If aliens landed on Earth, which book would you give them to teach them about humanity?
Man's Search for Meaning by Viktor Frankl. In the first half, Frankl writes in plain and chilling prose about his internment in Auschwitz. It's in the second half that the book takes flight. In it, Frankl lays out a case that even in the most wretched and hopeless conditions, man possesses free will. A harrowing and uplifting book that captures the worst and best of mankind making it a must-read for aliens and earthlings alike.
What's a book every 10-year-old should read?
The Absolutely True Diary of a Part-Time Indian by Sherman Alexie. I'm in a mother-daughter book group and many books we read seem overly message-y. Almost as if they're nothing more than long, manipulative preambles to the discussion guides in the back. When my daughter was 10, she chose Sherman Alexie's story of 14-year-old Junior who leaves the Spokane Indian Reservation to go to high school. There's swearing, drinking, bullying and violence, which did strike some of the mothers as a bit rough. But the novel is so hilarious, unsentimental and packed with fascinating details that none of our girls noticed.
What's the best death scene in literature?
I've never cried at a book the way I cried as a teenager at Ralph Touchett's death scene in The Portrait of a Lady. I read Henry James's classic in college and wept at its utter romance: Isabel's terminally ill first cousin devotes his entire life to loving her from afar, then dies. If only love were that easy!
What's your favourite bookstore in the world?

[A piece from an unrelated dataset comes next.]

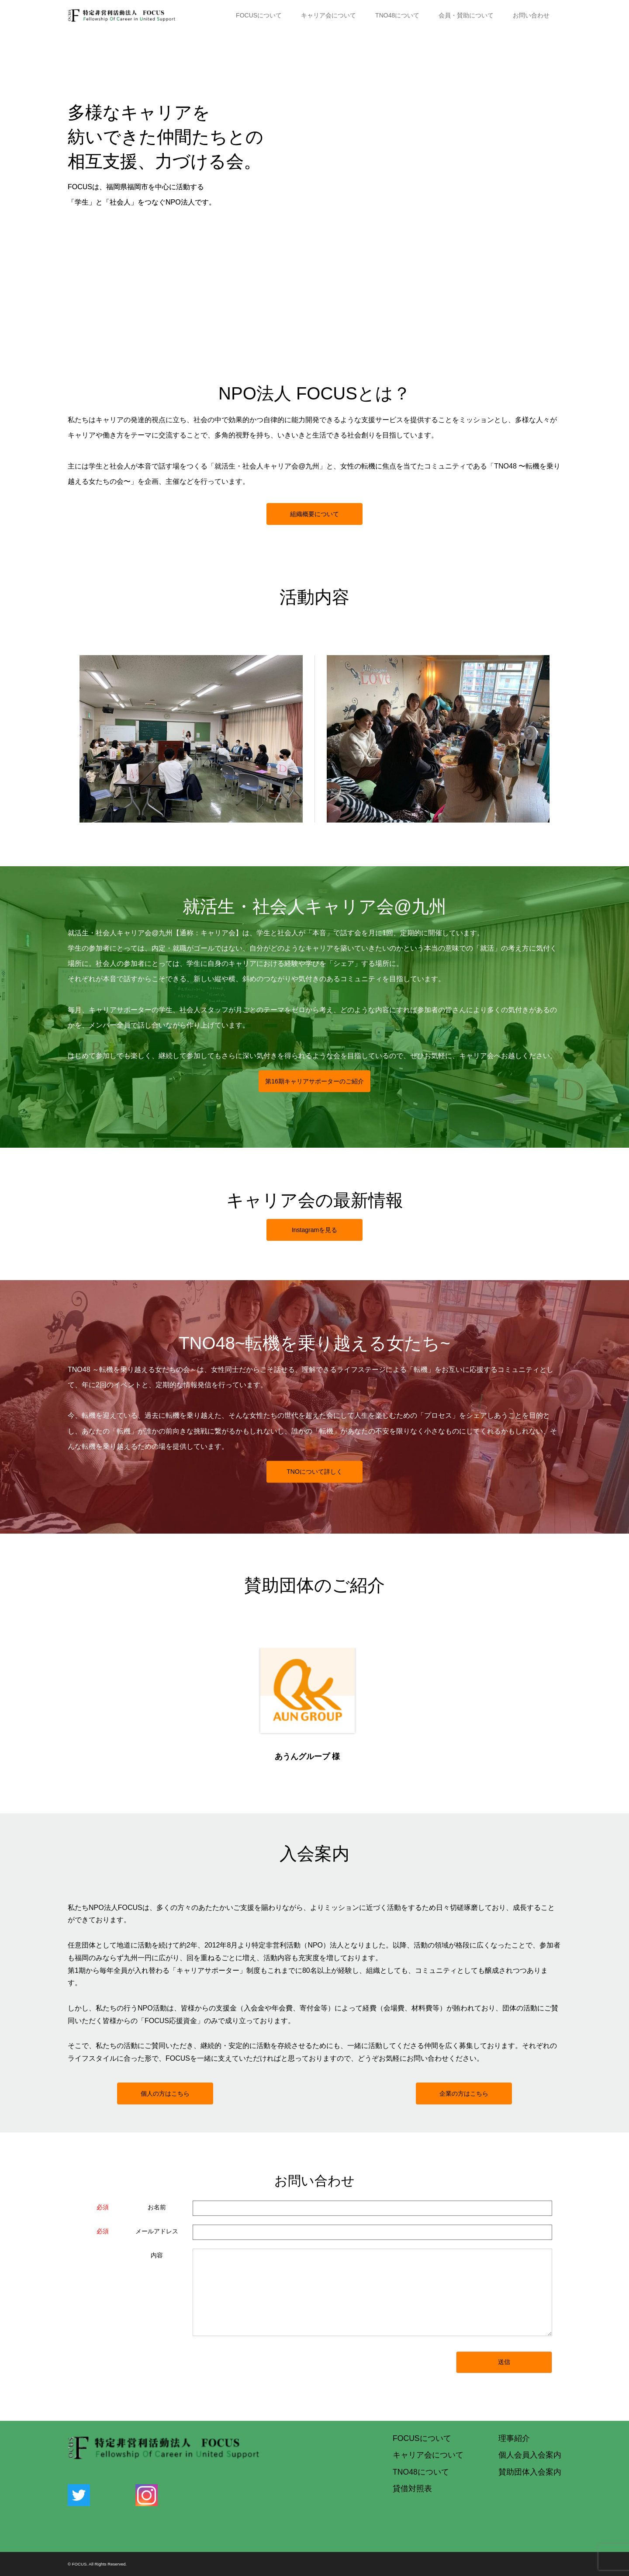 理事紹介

Elliott Bay Books in Seattle. It's so warm and bustling with like-minded souls that it feels like walking into a big hug. My first trip to Seattle, I went to the Pioneer Square store and had to buy an extra suitcase to lug home all my purchases. My second trip to Seattle, it was deep in the stacks that I received a call from my agent that we'd closed a deal with Little, Brown to publish my first novel, This One is Mine. Now that I live in Seattle, it's my home away from home. One of my proudest moments as an author was when Where'd You Go, Bernadette had just come out – being a satire about Seattle it was quite hyped. I walked into Elliott Bay and saw it on the front table with a shelf-talker hanging down. Written in Sharpie was one word, "YES!"